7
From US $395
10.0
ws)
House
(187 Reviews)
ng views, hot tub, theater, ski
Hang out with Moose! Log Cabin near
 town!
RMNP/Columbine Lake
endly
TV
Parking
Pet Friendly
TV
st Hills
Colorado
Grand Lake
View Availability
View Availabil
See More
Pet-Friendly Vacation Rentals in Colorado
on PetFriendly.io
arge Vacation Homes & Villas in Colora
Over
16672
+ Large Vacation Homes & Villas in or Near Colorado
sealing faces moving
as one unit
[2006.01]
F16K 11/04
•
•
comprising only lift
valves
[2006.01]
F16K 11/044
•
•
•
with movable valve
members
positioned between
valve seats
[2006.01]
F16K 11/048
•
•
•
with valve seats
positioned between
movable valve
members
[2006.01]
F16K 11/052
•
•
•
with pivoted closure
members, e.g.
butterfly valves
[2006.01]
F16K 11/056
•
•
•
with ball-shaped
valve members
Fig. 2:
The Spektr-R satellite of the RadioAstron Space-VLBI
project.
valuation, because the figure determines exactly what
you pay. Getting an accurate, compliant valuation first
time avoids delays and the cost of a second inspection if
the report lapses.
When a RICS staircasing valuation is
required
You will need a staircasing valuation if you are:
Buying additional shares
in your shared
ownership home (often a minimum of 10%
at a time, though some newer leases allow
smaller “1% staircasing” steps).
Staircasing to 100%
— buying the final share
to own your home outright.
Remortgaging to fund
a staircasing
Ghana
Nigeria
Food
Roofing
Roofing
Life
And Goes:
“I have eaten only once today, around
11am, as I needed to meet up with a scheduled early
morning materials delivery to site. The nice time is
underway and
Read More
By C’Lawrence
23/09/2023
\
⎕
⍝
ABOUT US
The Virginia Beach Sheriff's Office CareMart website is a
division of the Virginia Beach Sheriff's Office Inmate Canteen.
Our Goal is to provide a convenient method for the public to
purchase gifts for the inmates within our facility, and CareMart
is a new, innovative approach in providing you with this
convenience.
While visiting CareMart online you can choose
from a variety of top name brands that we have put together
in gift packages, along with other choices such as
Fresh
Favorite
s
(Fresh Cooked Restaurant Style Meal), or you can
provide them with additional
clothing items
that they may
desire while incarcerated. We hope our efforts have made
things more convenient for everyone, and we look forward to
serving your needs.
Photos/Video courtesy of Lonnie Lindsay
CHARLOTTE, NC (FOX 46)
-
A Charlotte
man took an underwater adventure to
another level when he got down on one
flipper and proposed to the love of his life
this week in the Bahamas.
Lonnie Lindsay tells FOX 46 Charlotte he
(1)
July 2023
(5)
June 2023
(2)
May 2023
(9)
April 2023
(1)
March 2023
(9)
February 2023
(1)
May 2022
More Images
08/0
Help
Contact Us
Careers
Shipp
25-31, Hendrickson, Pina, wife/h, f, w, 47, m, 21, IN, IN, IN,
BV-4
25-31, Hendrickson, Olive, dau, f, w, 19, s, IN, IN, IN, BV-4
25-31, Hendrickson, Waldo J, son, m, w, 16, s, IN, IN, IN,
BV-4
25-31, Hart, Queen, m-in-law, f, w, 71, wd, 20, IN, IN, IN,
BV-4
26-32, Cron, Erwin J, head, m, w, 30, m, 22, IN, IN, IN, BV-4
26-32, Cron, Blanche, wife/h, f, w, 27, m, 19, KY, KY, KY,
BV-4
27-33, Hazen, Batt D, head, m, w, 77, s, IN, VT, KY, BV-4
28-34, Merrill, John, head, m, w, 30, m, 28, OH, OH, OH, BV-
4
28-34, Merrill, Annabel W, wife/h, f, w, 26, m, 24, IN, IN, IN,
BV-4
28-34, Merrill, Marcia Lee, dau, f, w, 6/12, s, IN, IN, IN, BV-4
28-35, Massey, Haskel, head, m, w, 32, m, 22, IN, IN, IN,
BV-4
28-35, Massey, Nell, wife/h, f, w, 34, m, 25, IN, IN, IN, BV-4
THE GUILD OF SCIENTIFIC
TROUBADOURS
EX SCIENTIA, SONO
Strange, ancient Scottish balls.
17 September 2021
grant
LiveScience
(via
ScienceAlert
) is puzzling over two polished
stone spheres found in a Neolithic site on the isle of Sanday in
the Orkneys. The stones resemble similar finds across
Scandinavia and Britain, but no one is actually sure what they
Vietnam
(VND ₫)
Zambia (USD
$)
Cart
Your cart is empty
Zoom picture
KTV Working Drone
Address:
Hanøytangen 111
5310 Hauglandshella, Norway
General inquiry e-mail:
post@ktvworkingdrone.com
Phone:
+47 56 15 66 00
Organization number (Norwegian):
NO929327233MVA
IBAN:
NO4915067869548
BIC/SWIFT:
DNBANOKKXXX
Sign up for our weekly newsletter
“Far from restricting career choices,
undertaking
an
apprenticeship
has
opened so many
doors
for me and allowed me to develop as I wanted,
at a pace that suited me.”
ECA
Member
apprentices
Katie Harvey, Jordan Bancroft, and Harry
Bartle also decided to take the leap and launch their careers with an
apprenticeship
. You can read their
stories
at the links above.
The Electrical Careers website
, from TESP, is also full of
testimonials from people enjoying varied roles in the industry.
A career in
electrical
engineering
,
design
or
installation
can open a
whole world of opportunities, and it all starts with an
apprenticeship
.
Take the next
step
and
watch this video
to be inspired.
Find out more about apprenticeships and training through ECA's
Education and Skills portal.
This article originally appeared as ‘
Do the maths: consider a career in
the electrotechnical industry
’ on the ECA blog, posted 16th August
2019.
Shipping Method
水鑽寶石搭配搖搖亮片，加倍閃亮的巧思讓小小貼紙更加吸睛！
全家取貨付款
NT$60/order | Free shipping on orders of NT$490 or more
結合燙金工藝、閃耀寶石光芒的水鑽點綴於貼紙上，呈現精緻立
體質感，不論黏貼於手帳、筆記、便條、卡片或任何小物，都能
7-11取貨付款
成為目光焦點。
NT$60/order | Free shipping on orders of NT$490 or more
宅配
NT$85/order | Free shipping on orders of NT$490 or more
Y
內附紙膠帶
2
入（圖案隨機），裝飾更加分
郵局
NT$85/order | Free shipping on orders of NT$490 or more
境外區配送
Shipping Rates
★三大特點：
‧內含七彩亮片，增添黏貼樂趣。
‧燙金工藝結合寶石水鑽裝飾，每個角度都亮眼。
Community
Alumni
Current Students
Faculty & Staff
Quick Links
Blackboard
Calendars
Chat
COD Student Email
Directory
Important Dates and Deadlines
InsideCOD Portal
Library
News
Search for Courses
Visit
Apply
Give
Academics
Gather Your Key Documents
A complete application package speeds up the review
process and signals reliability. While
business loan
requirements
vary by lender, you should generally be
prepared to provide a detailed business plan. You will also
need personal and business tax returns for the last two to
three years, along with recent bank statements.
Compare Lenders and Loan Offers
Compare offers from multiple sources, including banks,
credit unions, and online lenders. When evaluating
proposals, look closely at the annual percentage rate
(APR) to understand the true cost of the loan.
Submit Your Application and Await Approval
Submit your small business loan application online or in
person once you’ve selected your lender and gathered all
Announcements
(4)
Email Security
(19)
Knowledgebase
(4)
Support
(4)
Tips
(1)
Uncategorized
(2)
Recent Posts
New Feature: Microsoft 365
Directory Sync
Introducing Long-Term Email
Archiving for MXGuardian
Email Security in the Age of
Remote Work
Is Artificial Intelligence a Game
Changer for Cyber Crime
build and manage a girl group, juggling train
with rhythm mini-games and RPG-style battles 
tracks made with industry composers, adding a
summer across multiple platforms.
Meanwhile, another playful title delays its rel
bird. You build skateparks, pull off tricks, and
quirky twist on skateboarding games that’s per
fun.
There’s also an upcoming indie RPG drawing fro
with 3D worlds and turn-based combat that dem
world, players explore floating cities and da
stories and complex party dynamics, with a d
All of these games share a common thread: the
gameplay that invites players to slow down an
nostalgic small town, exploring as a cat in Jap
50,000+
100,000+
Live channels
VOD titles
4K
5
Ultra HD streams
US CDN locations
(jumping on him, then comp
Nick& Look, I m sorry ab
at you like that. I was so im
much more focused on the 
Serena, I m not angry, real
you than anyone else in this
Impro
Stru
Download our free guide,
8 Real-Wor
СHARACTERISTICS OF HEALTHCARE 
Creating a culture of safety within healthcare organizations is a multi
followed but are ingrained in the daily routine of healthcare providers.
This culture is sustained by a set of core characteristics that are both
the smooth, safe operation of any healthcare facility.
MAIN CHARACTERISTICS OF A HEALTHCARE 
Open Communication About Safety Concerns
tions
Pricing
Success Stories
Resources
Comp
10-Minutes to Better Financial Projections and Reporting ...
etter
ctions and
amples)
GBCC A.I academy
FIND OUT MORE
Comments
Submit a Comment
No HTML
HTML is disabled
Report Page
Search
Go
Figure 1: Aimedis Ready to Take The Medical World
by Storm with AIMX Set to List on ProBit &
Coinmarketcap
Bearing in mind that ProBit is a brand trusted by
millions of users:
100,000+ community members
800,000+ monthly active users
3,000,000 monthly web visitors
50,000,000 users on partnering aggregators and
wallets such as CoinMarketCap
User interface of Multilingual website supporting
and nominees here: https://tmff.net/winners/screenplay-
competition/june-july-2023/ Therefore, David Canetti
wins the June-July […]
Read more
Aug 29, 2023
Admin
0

+ + + +

ASSIGNMENT: Scan the material above. Copy each line where "build" occurs.

EXERCISE ANSWER:
build and manage a girl group, juggling train
bird. You build skateparks, pull off tricks, and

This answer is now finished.